Among the entries that follow, locate the line with "mạnh mẽ - cuốn hút - phi giới tính" and the line with "2020-02-24 03:40:28". Output those lines and all lines in between, exactly, minus the pictures.

____ Data shown

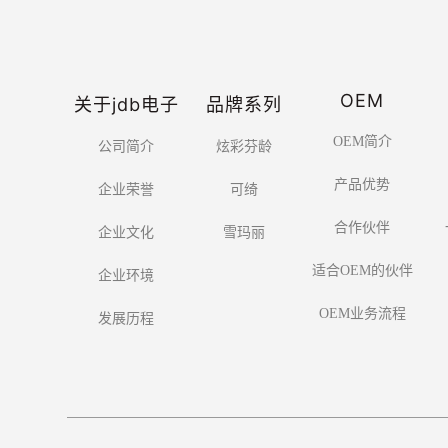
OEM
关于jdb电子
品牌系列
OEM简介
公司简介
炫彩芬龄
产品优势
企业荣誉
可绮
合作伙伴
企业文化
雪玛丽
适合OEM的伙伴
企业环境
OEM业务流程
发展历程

________
____ Data shown

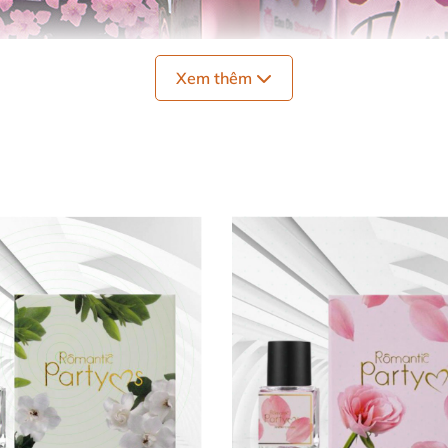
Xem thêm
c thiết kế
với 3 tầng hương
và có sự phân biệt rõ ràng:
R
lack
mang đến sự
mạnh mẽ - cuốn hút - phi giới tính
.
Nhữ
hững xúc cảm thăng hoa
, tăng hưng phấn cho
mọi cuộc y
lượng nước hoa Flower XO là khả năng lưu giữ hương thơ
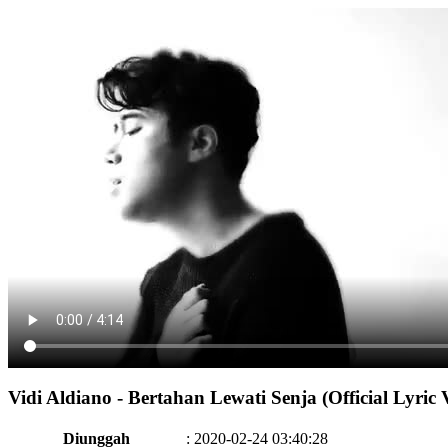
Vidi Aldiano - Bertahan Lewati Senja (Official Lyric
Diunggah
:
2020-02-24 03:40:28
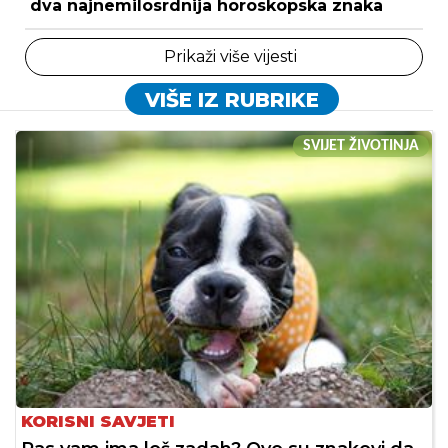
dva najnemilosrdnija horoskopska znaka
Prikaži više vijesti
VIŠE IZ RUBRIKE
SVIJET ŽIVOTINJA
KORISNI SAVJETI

________

## Solution for this exercise
mạnh mẽ - cuốn hút - phi giới tính
.
Nhữ
hững xúc cảm thăng hoa
, tăng hưng phấn cho
mọi cuộc y
lượng nước hoa Flower XO là khả năng lưu giữ hương thơ
Vidi Aldiano - Bertahan Lewati Senja (Official Lyric
Diunggah
:
2020-02-24 03:40:28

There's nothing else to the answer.